Exact copies of the lines from the one with "TERMS AND CONDITIONS" through the last line of the entries, and no pictures, make up the answer.

*Stored data:*
--- START ---

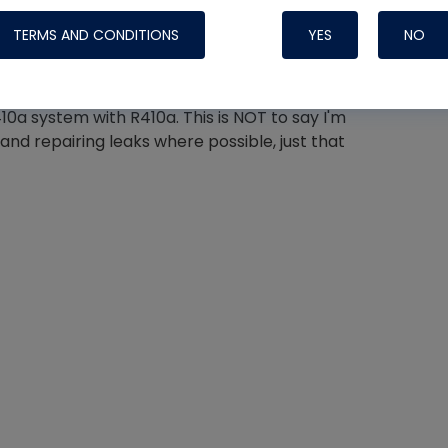
hase still makes good sense because
TERMS AND CONDITIONS
YES
NO
t likely to pose an issue in a static vessel like a
eap insurance against fractionation.
10a system with R410a. This is NOT to say I'm
Nylog Blue 
nd repairing leaks where possible, just that
Thread Seal
Systems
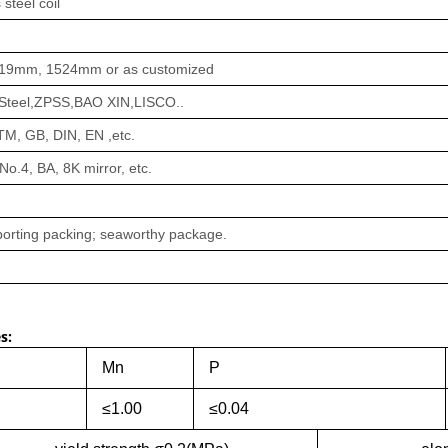
 steel coil
19mm, 1524mm or as customized
teel,ZPSS,BAO XIN,LISCO..
STM, GB, DIN, EN ,etc.
 No.4, BA, 8K mirror, etc.
orting packing; seaworthy package.
s:
Mn
P
≤1.00
≤0.04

--- END ---

*Exercise output:*
TERMS AND CONDITIONS
YES
NO
t likely to pose an issue in a static vessel like a
eap insurance against fractionation.
10a system with R410a. This is NOT to say I'm
Nylog Blue 
nd repairing leaks where possible, just that
Thread Seal
Systems
 steel coil
19mm, 1524mm or as customized
teel,ZPSS,BAO XIN,LISCO..
STM, GB, DIN, EN ,etc.
 No.4, BA, 8K mirror, etc.
orting packing; seaworthy package.
s:
Mn
P
≤1.00
≤0.04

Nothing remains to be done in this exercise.